> **What you will do**
Find the line with "Jur’at qilib, bitayapman" and the line with "Shirinlar shim kiyadi" in the entries below; output exactly those two lines, every line between them, and no others.

[Stored data entries]
------------------------------
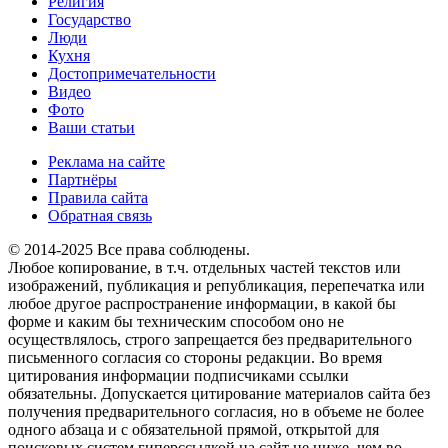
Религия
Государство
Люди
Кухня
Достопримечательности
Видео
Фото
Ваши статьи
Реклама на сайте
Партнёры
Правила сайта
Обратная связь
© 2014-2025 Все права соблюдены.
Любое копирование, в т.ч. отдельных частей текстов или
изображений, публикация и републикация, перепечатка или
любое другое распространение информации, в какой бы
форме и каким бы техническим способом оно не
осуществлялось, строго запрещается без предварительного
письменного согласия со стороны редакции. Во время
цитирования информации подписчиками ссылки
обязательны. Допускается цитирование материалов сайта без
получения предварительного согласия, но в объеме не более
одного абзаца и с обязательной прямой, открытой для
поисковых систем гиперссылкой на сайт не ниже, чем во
------------------------------
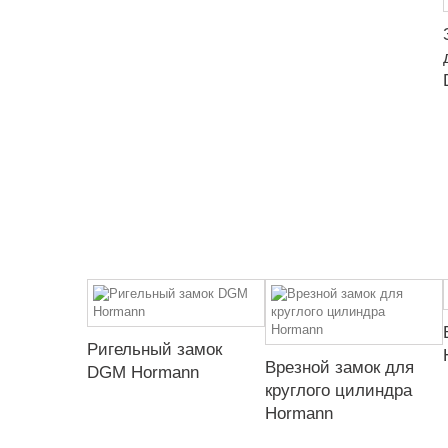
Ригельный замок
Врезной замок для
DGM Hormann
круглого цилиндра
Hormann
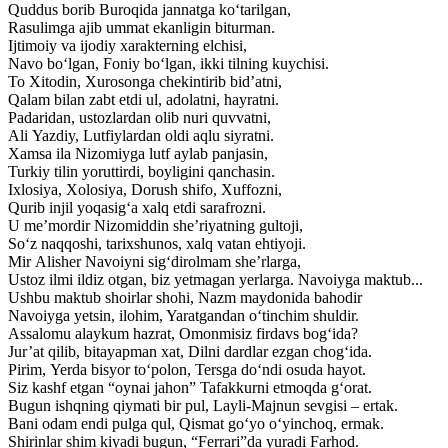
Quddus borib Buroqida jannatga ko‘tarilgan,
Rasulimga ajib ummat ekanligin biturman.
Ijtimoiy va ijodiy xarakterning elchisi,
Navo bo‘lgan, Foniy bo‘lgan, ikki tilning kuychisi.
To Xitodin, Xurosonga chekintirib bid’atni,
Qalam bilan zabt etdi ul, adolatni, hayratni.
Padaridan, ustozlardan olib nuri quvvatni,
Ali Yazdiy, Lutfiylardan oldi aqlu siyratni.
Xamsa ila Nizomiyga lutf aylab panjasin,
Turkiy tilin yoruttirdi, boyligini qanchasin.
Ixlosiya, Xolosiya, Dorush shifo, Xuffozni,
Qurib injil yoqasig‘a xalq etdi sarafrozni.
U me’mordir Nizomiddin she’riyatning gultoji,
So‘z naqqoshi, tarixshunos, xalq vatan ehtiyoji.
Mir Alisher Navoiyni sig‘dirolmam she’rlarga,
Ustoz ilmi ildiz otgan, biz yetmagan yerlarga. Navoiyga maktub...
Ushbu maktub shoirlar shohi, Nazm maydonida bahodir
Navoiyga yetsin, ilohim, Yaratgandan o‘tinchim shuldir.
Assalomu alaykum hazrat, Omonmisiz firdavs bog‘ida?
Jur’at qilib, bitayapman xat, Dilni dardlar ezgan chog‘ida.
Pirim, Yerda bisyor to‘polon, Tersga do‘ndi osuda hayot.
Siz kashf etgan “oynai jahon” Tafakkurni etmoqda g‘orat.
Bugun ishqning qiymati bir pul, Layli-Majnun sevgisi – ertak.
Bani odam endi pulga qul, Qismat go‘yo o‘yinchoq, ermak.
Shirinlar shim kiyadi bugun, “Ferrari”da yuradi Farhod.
------------------------------
> **Solution to the exercise**
Jur’at qilib, bitayapman xat, Dilni dardlar ezgan chog‘ida.
Pirim, Yerda bisyor to‘polon, Tersga do‘ndi osuda hayot.
Siz kashf etgan “oynai jahon” Tafakkurni etmoqda g‘orat.
Bugun ishqning qiymati bir pul, Layli-Majnun sevgisi – ertak.
Bani odam endi pulga qul, Qismat go‘yo o‘yinchoq, ermak.
Shirinlar shim kiyadi bugun, “Ferrari”da yuradi Farhod.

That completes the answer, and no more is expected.